Les Sirois ne furent pas les seuls à profiter de cette maison pour s’émanciper musicalement. Parfois, le son de saxophone provenant du voisin d’en arrière, sur la rue Champlain, vient rebondir aux oreilles des Sirois qui, avec leurs oreilles musicales, apprécient. Celui qui en est à l’origine est un certain Paul Houde, un saxophoniste invétéré, qui s’avère être le père de Pierre Houde (qui deviendra un très talentueux et sympathique animateur et commentateur sportif) et de Paul Houde, qui porte le même nom que son père. Ce dernier deviendra non seulement un animateur de radio très apprécié et populaire, mais également un comédien à la télévision, au cinéma, animateur et co-animateur d’émissions télévisuelles, commentateur sportif doté d’une mémoire phénoménale et hors du commun, ainsi qu’un grand érudit. Deux frères très talentueux.
C’est donc dans ce coin du quartier Duvernay, où la musique est à l’honneur, que le jeune Claude fut bercé pendant toute son enfance entre la musique western, le folklore, et la chanson française. Sans s’en rendre compte, il allait développer l’oreille musicale de ce qui allait devenir le prélude d’une carrière exceptionnelle.
George Harrison n’avait que douze ans et déjà, aussitôt revenu de l’école, il s’efforçait de reproduire les accords des chansons de Carl Perkins.
Vers l’âge de douze ans, Claude Sirois sortit finalement sa guitare de la garde-robe. Le jeune Claude avait grandi, et celle-ci lui paraissait moins grosse. Néanmoins, après un certain temps à essayer de tirer des sons de l’instrument archaïque donné par son père, Ludger Sirois se rendit à l’évidence qu’il fallait un meilleur instrument. Devant l’intérêt musical suscité par leur fils, les parents Sirois n’hésitèrent pas, et lui achetèrent une belle guitare Harmonie à cordes de métal. Ainsi, entre violon, accordéon, piano et guitare, le jeune Claude n’avait que l’embarras du choix. Ne manquaient que les percussions, pour lesquelles le jeune éprouvait une attirance indéniable: marches militaires, fanfares, et tout ce qui avait du rythme… la «beat generation» s’éveillait!

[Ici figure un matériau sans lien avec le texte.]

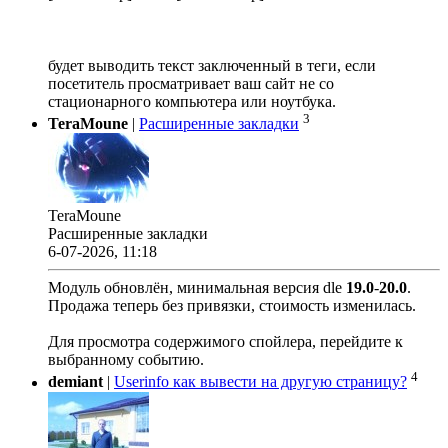
будет выводить текст заключенный в теги, если
посетитель просматривает ваш сайт не со
стационарного компьютера или ноутбука.
3
TeraMoune
|
Расширенные закладки
TeraMoune
Расширенные закладки
6-07-2026, 11:18
Модуль обновлён, минимальная версия dle
19.0
-
20.0
.
Продажа теперь без привязки, стоимость изменилась.
Для просмотра содержимого спойлера, перейдите к
выбранному событию.
4
demiant
|
Userinfo как вывести на другую страницу?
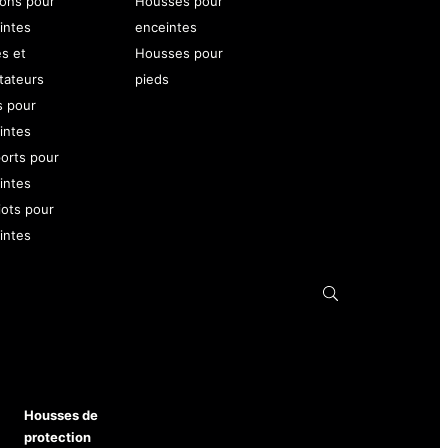
ons pour
Housses pour
intes
enceintes
es et
Housses pour
tateurs
pieds
s pour
intes
orts pour
intes
iots pour
intes
Housses de
protection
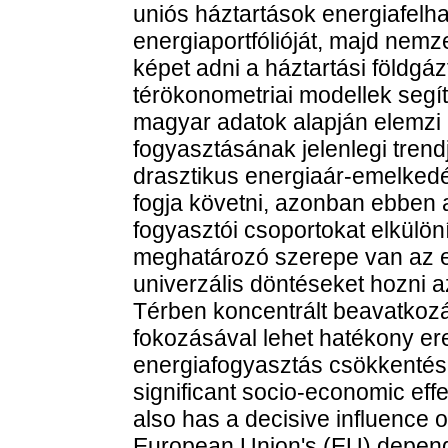
uniós háztartások energiafelh
energiaportfólióját, majd nemz
képet adni a háztartási földgá
térökonometriai modellek segít
magyar adatok alapján elemzi 
fogyasztásának jelenlegi trendj
drasztikus energiaár-emelked
fogja követni, azonban ebben 
fogyasztói csoportokat elkülöní
meghatározó szerepe van az e
univerzális döntéseket hozni 
Térben koncentrált beavatkoz
fokozásával lehet hatékony er
energiafogyasztás csökkentése 
significant socio-economic effe
also has a decisive influence 
European Union's (EU) depende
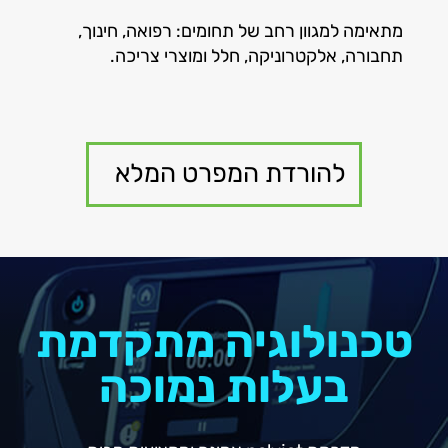
מתאימה למגוון רחב של תחומים: רפואה, חינוך,
תחבורה, אלקטרוניקה, חלל ומוצרי צריכה.
להורדת המפרט המלא
טכנולוגיה מתקדמת
בעלות נמוכה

En 1963, au Québec de la Révolution tranquille, la musique prenait de plus en plus de place au quotidien. Les arts plastiques et la musique avaient désormais une place prépondérante à l’école. L’époque du Refus global était terminée. Le Québec pouvait enfin s’ouvrir aux arts sans limites, sans subir les foudres du clergé. Révolution en santé, en éducation, et un certain René Lévesque, Ministre des richesses naturelles, qui milite de façon… électrique! Grand bien nous fasse!

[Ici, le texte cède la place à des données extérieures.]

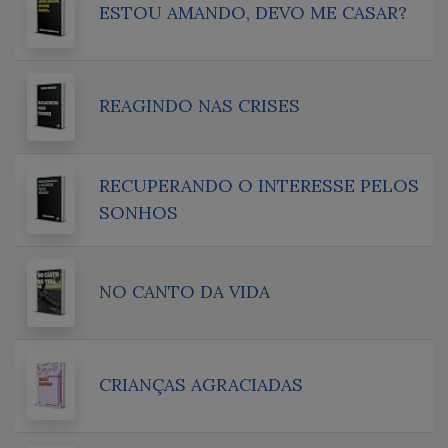
ESTOU AMANDO, DEVO ME CASAR?
REAGINDO NAS CRISES
RECUPERANDO O INTERESSE PELOS
SONHOS
NO CANTO DA VIDA
CRIANÇAS AGRACIADAS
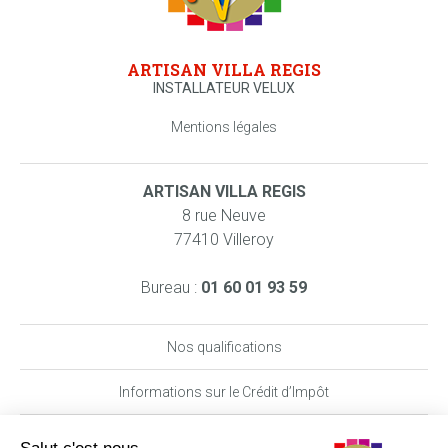
ARTISAN VILLA REGIS
INSTALLATEUR VELUX
Mentions légales
ARTISAN VILLA REGIS
8 rue Neuve
77410 Villeroy
Bureau :
01 60 01 93 59
Nos qualifications
Informations sur le Crédit d’Impôt
Nos garanties MAAF PRO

Il y avait toujours un disquaire dans chaque arrondissement et les 45 tours en vinyle étaient abordables pour toutes les bourses. Le palmarès musical était suivi religieusement, et ce, tant francophone qu’anglophone. Tout le monde avait sa petite radio transistor et son tourne-disque, communément appelé «pick-up» à la maison, et dont les aiguilles ne faisaient pas long feu. Pour ce qui est du tourne-disque à lampes, quand celui-ci ne fonctionnait plus, il s’agissait d’emporter les lampes à la pharmacie la plus proche et de les vérifier sur une machine spéciale… rien de plus simple. Voilà donc le jeune Sirois, dans ce contexte d’époque, écoutant religieusement ses 45 tours et essayant de reproduire le plus fidèlement possible ses morceaux favoris. Déjà à quatorze ans, il impressionnait ses amis par sa capacité à reproduire certaines pièces que ceux-ci lui suggéraient. C’est ainsi qu’une fois de plus, il se retrouva à chanter au concert de fin d’année, pour sa septième année, à l’école St Victor, tout en s’accompagnant au piano. Il surprit l’auditoire en interprétant la chanson «Fait un vœu».

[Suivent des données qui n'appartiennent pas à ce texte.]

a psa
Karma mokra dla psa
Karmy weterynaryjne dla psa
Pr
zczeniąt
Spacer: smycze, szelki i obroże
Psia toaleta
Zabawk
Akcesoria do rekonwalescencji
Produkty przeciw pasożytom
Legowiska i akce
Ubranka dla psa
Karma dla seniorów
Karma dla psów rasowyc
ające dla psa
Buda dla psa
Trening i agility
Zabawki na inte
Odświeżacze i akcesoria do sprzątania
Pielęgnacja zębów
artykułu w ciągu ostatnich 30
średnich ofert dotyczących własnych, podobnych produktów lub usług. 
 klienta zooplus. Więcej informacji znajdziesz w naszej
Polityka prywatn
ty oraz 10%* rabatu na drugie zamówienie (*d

En 1964, à l’âge de quinze ans, arrivèrent les Beatles. Un véritable coup de foudre! (en bon jargon québécois: Pt’ i-Claude a capoté! Complètement viré s’ul top!) Ce même soir, le 9 février 1964, alors que les Beatles se produisaient pour la première fois au Ed Sullivan Show, Claude Sirois tomba en transe et déclara solennellement à ses parents:
«Voilà ce que je vais faire dans la vie… Je serai musicien…»
Le phénomène Beatles - Rolling Stone engendra le phénomène d’association.
Tout d’un coup, la jeunesse de cette époque – qui voulait faire de la musique comme leurs idoles – formait des groupes par centaines. Claude Sirois embarqua à pieds joints dans ce courant culturel. Avec ses amis, Robert Guiristante à la batterie, Guy Thifault à la guitare basse et Daniel Cloutier à la guitare rythmique, un premier embryon de groupe sans nom allait voir le jour.
2
She loves you - Les Georgia
De 1964 à 1966, on comptait plus de quatre cents groupes au Québec. Tout ce beau monde s’exécutait dans les sous-sols des églises, les salles communautaires et les écoles. Les magasins d’instruments de musique, quant à eux, roulaient à pleine vapeur. Ainsi, à Montréal, il n’était pas rare de voir des membres de groupes connus tels que les Classels, Bel Canto, Michel Pagliaro des Gants Blancs, dans les deux magasins d’instruments de la rue St-Hubert, soit La Tosca et Marazza Musique. Les gros centres commerciaux fermés n’existaient pas encore et la rue St-Hubert était la principale artère commerciale du nord de Montréal. Les «pawnshops» de l’ancienne rue Craig, aujourd’hui devenu le boulevard St-Antoine, vendaient leurs camelotes. Donc, quand il s’agissait de remplacer ses cordes de guitare et d’avoir un choix plus vaste en instruments, une incursion sur les rues St-Hubert ou Craig était incontournable.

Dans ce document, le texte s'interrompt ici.